[Information — start]

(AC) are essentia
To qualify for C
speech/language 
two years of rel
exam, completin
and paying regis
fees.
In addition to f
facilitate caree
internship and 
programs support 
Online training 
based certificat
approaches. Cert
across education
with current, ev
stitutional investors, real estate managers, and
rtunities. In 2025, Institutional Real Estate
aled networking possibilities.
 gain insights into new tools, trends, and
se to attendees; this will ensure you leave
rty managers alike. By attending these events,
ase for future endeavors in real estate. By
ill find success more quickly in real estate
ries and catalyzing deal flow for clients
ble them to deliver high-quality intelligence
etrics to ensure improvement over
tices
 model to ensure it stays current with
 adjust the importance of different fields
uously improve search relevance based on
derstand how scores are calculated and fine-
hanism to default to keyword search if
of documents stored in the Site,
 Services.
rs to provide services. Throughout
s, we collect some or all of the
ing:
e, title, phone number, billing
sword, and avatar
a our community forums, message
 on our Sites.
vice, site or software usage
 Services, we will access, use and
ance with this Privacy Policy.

[Information — finish]
[Information — start]

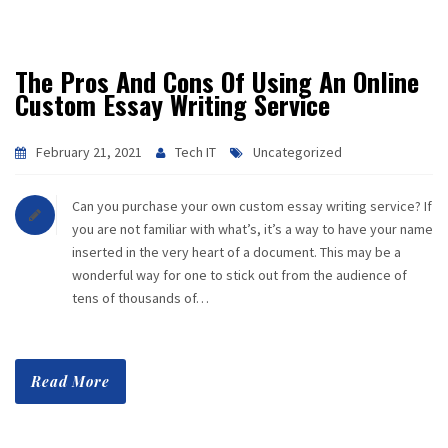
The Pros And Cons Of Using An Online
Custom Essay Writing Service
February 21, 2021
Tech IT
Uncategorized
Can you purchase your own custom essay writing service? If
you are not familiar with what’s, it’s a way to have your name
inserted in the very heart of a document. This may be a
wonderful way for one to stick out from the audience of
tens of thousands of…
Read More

[Information — finish]
[Information — start]

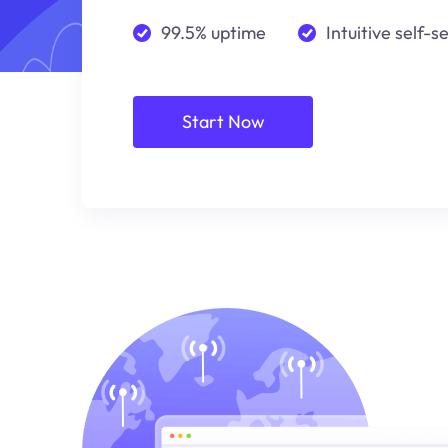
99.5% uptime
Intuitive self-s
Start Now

[Information — finish]

What you give back should be exactly the lines of the data above from the line with "vice, site or software usage" through the line with "ance with this Privacy Policy.", both of those included, and nothing more.

• [Response to this exercise]:
vice, site or software usage
 Services, we will access, use and
ance with this Privacy Policy.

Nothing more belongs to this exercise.